King also slammed Cheney. “If there’s support out there for Liz Cheney after this … You can’t put her in the category of ever being a conservative again. She’s called for my resignation. She’s been here two years? What would give her the moral authority or the intellectual judgment to do something like that?”
Asked by Martin whether he has heard from President Trump, King said he hasn’t had a conversation with Trump and wouldn’t want to have one “in this time frame,” because “then if they ask him, he’s gotta answer.” He noted that Trump has responded to questions by saying “I’m not focused on that right now; I’m focused on building a wall.” Said King, “that’s a good place for it to be.”
“Where’s the Freedom Caucus?” Martin asked, saying he had defended the right-wing congressional group’s founding chair Jim Jordan from a “hit job”—presumably a reference to allegations that emerged last year that as a wrestling coach Jordan had ignored the alleged sexual abuse of athletes by the team’s doctor.
King said a “respectable number” of conservatives had come up to him one-on-one to express their affection and respect, but that he hasn’t yet had a conversation with the Freedom Caucus. He also said he’s getting “a lot of support from the district.” King said he also expects the “heat” to die down now that the House had passed its resolution.
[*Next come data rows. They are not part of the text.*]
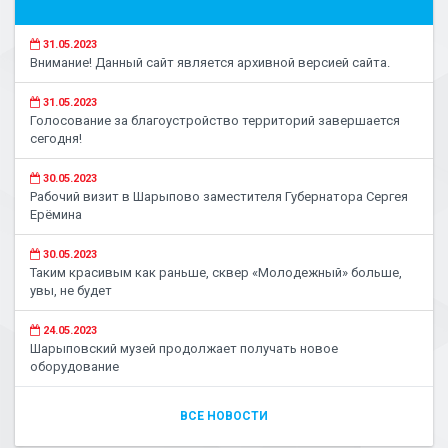
31.05.2023
Внимание! Данный сайт является архивной версией сайта.
31.05.2023
Голосование за благоустройство территорий завершается
сегодня!
30.05.2023
Рабочий визит в Шарыпово заместителя Губернатора Сергея
Ерёмина
30.05.2023
Таким красивым как раньше, сквер «Молодежный» больше,
увы, не будет
24.05.2023
Шарыповский музей продолжает получать новое
оборудование
ВСЕ НОВОСТИ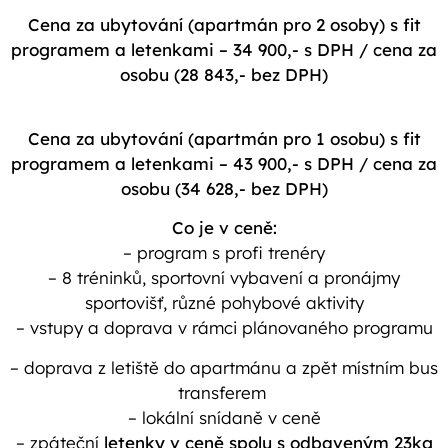
Cena za ubytování (apartmán pro 2 osoby) s fit
programem a letenkami – 34 900,- s DPH / cena za
osobu (28 843,- bez DPH)
Cena za ubytování (apartmán pro 1 osobu) s fit
programem a letenkami – 43 900,- s DPH / cena za
osobu (34 628,- bez DPH)
Co je v ceně:
– program s profi trenéry
– 8 tréninků, sportovní vybavení a pronájmy
sportovišť, různé pohybové aktivity
– vstupy a doprava v rámci plánovaného programu
– doprava z letiště do apartmánu a zpět místním bus
transferem
– lokální snídaně v ceně
– zpáteční
letenky v ceně spolu s odbaveným 23kg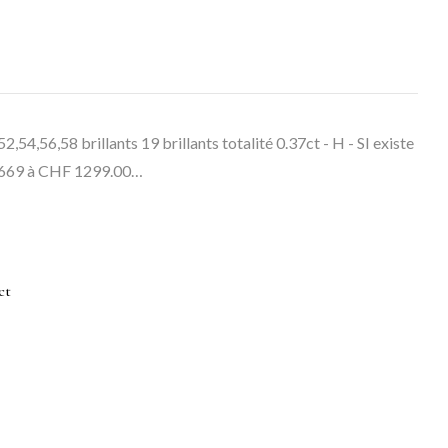
52,54,56,58 brillants 19 brillants totalité 0.37ct - H - SI existe
11669 à CHF 1299.00…
ct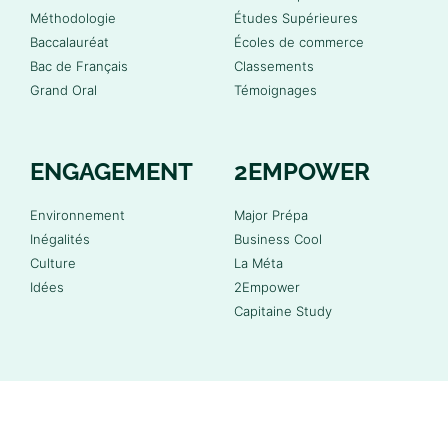
Méthodologie
Études Supérieures
Baccalauréat
Écoles de commerce
Bac de Français
Classements
Grand Oral
Témoignages
ENGAGEMENT
2EMPOWER
Environnement
Major Prépa
Inégalités
Business Cool
Culture
La Méta
Idées
2Empower
Capitaine Study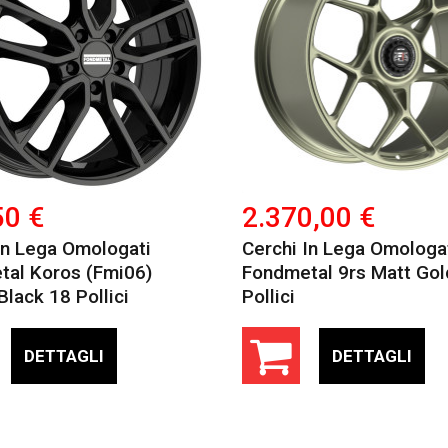
50 €
2.370,00 €
In Lega Omologati
Cerchi In Lega Omologa
tal Koros (fmi06)
Fondmetal 9rs Matt Gol
Black 18 Pollici
Pollici
DETTAGLI
DETTAGLI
Of calls for him to resign, he said, “that’s not gonna happen.”
Martin runs Phyllis Schlafly Eagles, a group that emerged from a power struggle within Eagle Forum and the Schlafly family to control the legacy of the late right-wing activist. The group honored King with its Phyllis Schlafly Award for Excellence in Leadership last year; Martin said Schlafly had always called King her “favorite congressman.” Last year, Martin’s Phyllis Schlafly’s Eagles Political Action Committee spent tens of thousands of dollars opposing Cheney and supporting her Republican primary opponent.